You treat the alphabet like a turnstile — a tedious thing to get past before you reach the learning that matters. Memorize the letters, you think, and then the real work begins.
But the alphabet is not the turnstile before the building. It is the entrance, the front door, the threshold of the whole house.
The very name of it tells you so. Aleph, bet — the first two letters give the whole set its name. The entrance is named after its own beginning.
No one ever entered the house except through the first two letters.
Standing At The Door
The alef-bet is the gate every reader of Torah has passed through, without exception, for a very long time. The greatest teachers you admire began exactly where you are standing — at aleph, then bet, learning shapes and sounds like a child.
There is no secret corridor that bypasses the letters. The doorway is the only way in, and that is not a limitation. It is a mercy. It means the entrance is the same for everyone, and it is small enough for anyone to step over.
So when you feel impatient with the alphabet, remember what it actually is. You are not stuck in the lobby.
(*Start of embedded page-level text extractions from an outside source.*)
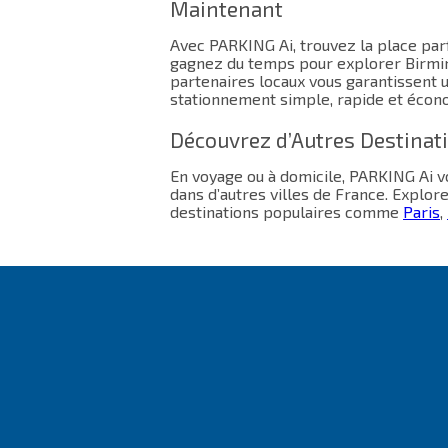
Maintenant
Avec PARKING Ai, trouvez la place parf
gagnez du temps pour explorer Birmi
partenaires locaux vous garantissent 
stationnement simple, rapide et écon
Découvrez d’Autres Destinat
En voyage ou à domicile, PARKING Ai
dans d’autres villes de France. Explor
destinations populaires comme
Paris
,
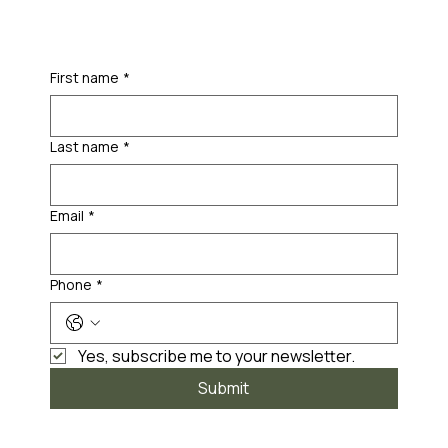
First name
*
Last name
*
Email
*
Phone
*
Yes, subscribe me to your newsletter.
Submit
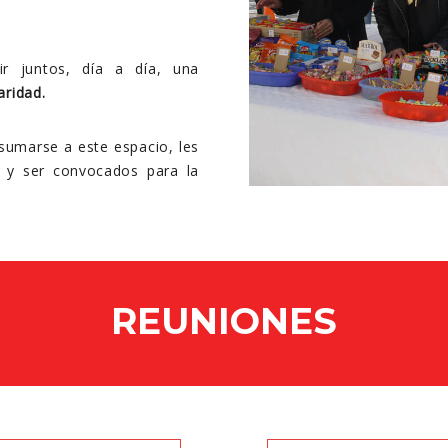
ir juntos, día a día, una
aridad.
 sumarse a este espacio, les
 y ser convocados para la
REUNIONES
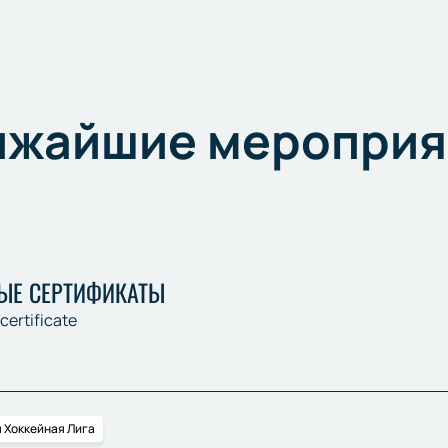
ижайшие мероприя
ЫЕ СЕРТИФИКАТЫ
 certificate
 Хоккейная Лига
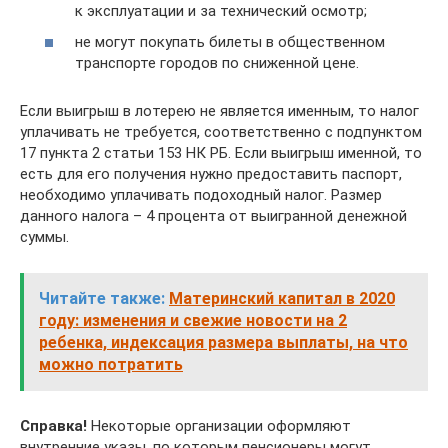
к эксплуатации и за технический осмотр;
не могут покупать билеты в общественном
транспорте городов по сниженной цене.
Если выигрыш в лотерею не является именным, то налог
уплачивать не требуется, соответственно с подпунктом
17 пункта 2 статьи 153 НК РБ. Если выигрыш именной, то
есть для его получения нужно предоставить паспорт,
необходимо уплачивать подоходный налог. Размер
данного налога – 4 процента от выигранной денежной
суммы.
Читайте также:
Материнский капитал в 2020
году: изменения и свежие новости на 2
ребенка, индексация размера выплаты, на что
можно потратить
Справка!
Некоторые организации оформляют
внутренние указы, по которым пенсионеры могут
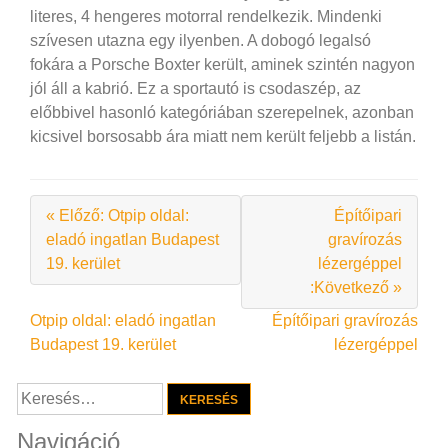
literes, 4 hengeres motorral rendelkezik. Mindenki
szívesen utazna egy ilyenben. A dobogó legalsó
fokára a Porsche Boxter került, aminek szintén nagyon
jól áll a kabrió. Ez a sportautó is csodaszép, az
előbbivel hasonló kategóriában szerepelnek, azonban
kicsivel borsosabb ára miatt nem került feljebb a listán.
« Előző: Otpip oldal:
Építőipari
eladó ingatlan Budapest
gravírozás
19. kerület
lézergéppel
:Következő »
Bejegyzés
Otpip oldal: eladó ingatlan
Építőipari gravírozás
Budapest 19. kerület
lézergéppel
navigáció
Keresés:
Navigáció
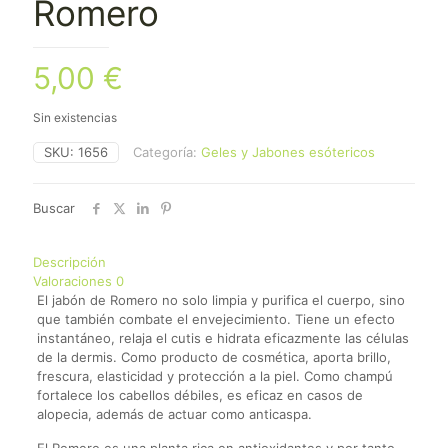
Romero
5,00
€
Sin existencias
SKU:
1656
Categoría:
Geles y Jabones esótericos
Buscar
Descripción
Valoraciones
0
El jabón de Romero no solo limpia y purifica el cuerpo, sino
que también combate el envejecimiento. Tiene un efecto
instantáneo, relaja el cutis e hidrata eficazmente las células
de la dermis. Como producto de cosmética, aporta brillo,
frescura, elasticidad y protección a la piel. Como
champú
f
ortalece los cabellos débiles, es eficaz en casos de
alopecia, además de actuar como anticaspa.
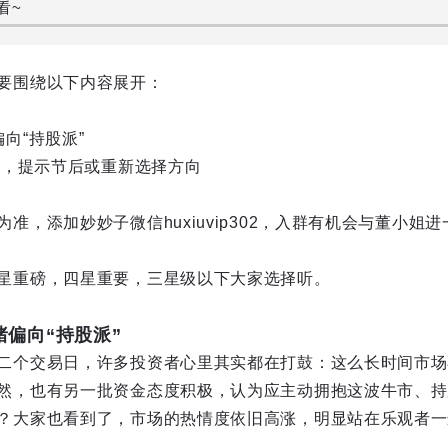
看~
要围绕以下内容展开：
向“持股派”
挥，提示节后或重新选择方向
准，添加妙妙子微信huxiuvip302，入群有机会与董小姐
星重磅，四星重要，三星级以下大家选择听。
绪偏向“持股派”
二个交易日，许多投资者心里其实都在打鼓：这么长时间市场
然，也有另一批资金态度积极，认为应主动拥抱这波牛市、持
？大家也看到了，市场的热情度依旧高涨，明显站在乐观者一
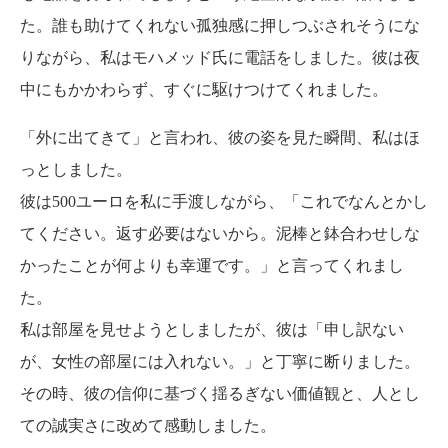
た。誰も助けてくれない孤独感に押しつぶされそうにな
りながら、私はモハメッド氏に電話をしました。彼は夜
中にもかかわらず、すぐに駆けつけてくれました。
「外に出てきて」と言われ、彼の姿を見た瞬間、私はほ
っとしました。
彼は500ユーロを私に手渡しながら、「これでなんとかし
てください。返す必要はないから。泥棒と鉢合わせしな
かったことが何よりも幸運です。」と言ってくれまし
た。
私は部屋を見せようとしましたが、彼は「申し訳ない
が、女性の部屋には入れない。」と丁寧に断りました。
その時、彼の信仰に基づく揺るぎない価値観と、人とし
ての誠実さに改めて感動しました。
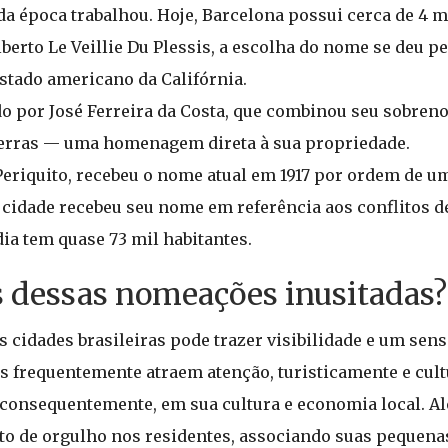
a época trabalhou. Hoje, Barcelona possui cerca de 4 mi
berto Le Veillie Du Plessis, a escolha do nome se deu 
estado americano da Califórnia.
do por José Ferreira da Costa, que combinou seu sobre
s terras — uma homenagem direta à sua propriedade.
riquito, recebeu o nome atual em 1917 por ordem de u
a cidade recebeu seu nome em referência aos conflitos d
dia tem quase 73 mil habitantes.
s dessas nomeações inusitadas?
 cidades brasileiras pode trazer visibilidade e um sens
s frequentemente atraem atenção, turisticamente e cul
 consequentemente, em sua cultura e economia local. Al
 de orgulho nos residentes, associando suas pequenas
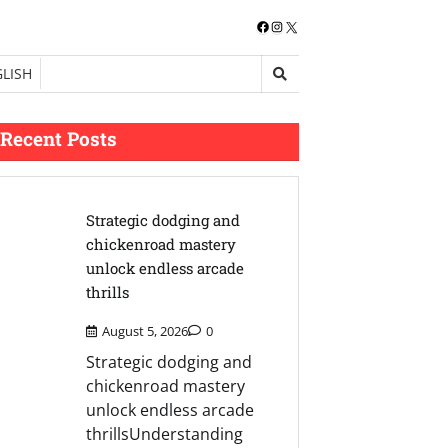
Facebook
Instagram
X
LISH
Recent Posts
Strategic dodging and
chickenroad mastery
unlock endless arcade
thrills
August 5, 2026
0
Strategic dodging and
chickenroad mastery
unlock endless arcade
thrillsUnderstanding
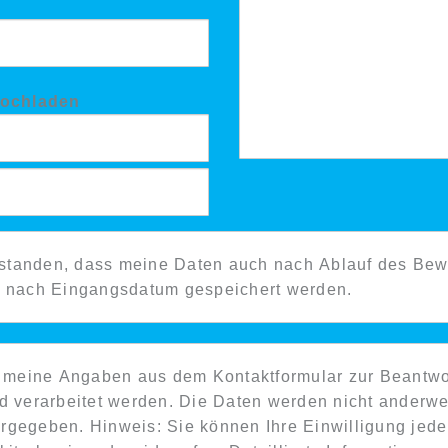
hochladen
rlagen hochladen
rstanden, dass meine Daten auch nach Ablauf des Bew
 nach Eingangsdatum gespeichert werden.
s meine Angaben aus dem Kontaktformular zur Beantw
 verarbeitet werden. Die Daten werden nicht anderwe
ergegeben. Hinweis: Sie können Ihre Einwilligung jeder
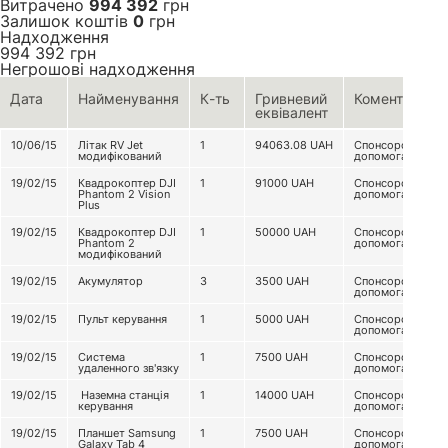
Витрачено
994 392
грн
Залишок коштів
0
грн
Надходження
994 392
грн
Негрошові надходження
Дата
Найменування
К-ть
Гривневий
Коментар
еквівалент
10/06/15
Літак RV Jet
1
94063.08
UAH
Спонсорська
модифікований
допомога
19/02/15
Квадрокоптер DJI
1
91000
UAH
Спонсорська
Phantom 2 Vision
допомога
Plus
19/02/15
Квадрокоптер DJI
1
50000
UAH
Спонсорська
Phantom 2
допомога
модифікований
19/02/15
Акумулятор
3
3500
UAH
Спонсорська
допомога
19/02/15
Пульт керування
1
5000
UAH
Спонсорська
допомога
19/02/15
Система
1
7500
UAH
Спонсорська
удаленного зв'язку
допомога
19/02/15
Наземна станція
1
14000
UAH
Спонсорська
керування
допомога
19/02/15
Планшет Samsung
1
7500
UAH
Спонсорська
Galaxy Tab 4
допомога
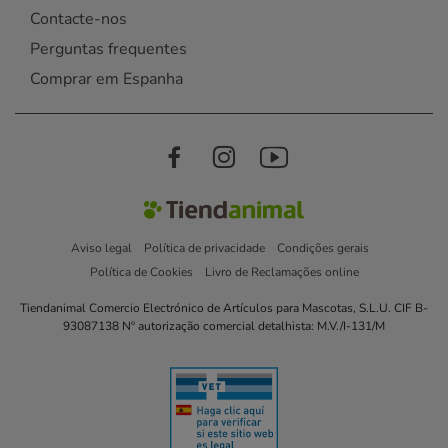
Contacte-nos
Perguntas frequentes
Comprar em Espanha
Aviso legal
Política de privacidade
Condições gerais
Política de Cookies
Livro de Reclamações online
Tiendanimal Comercio Electrónico de Artículos para Mascotas, S.L.U. CIF B-
93087138 Nº autorização comercial detalhista: M.V./I-131/M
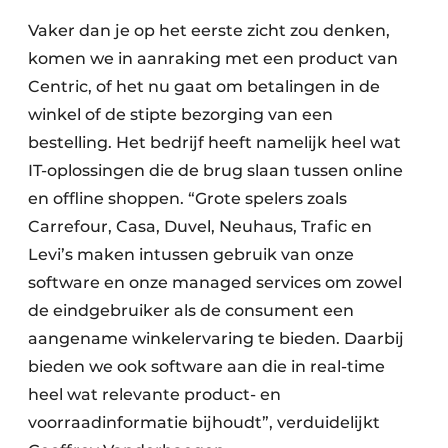
Vaker dan je op het eerste zicht zou denken,
komen we in aanraking met een product van
Centric, of het nu gaat om betalingen in de
winkel of de stipte bezorging van een
bestelling. Het bedrijf heeft namelijk heel wat
IT-oplossingen die de brug slaan tussen online
en offline shoppen. “Grote spelers zoals
Carrefour, Casa, Duvel, Neuhaus, Trafic en
Levi’s maken intussen gebruik van onze
software en onze managed services om zowel
de eindgebruiker als de consument een
aangename winkelervaring te bieden. Daarbij
bieden we ook software aan die in real-time
heel wat relevante product- en
voorraadinformatie bijhoudt”, verduidelijkt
You are at the front door of your own inheritance, with your hand on the latch.
Crossing It
Learn the letters not as a hurdle but as an arrival. Each one you recognize is a step across the threshold, not a delay before it.
Honor the entrance. It is the part everyone shares, and it asks nothing of you but to begin.
Then walk in beside a living teacher. The alphabet you can begin with a chart and a quiet hour. The house beyond the door is best entered with someone who already knows its rooms — and who is glad you came.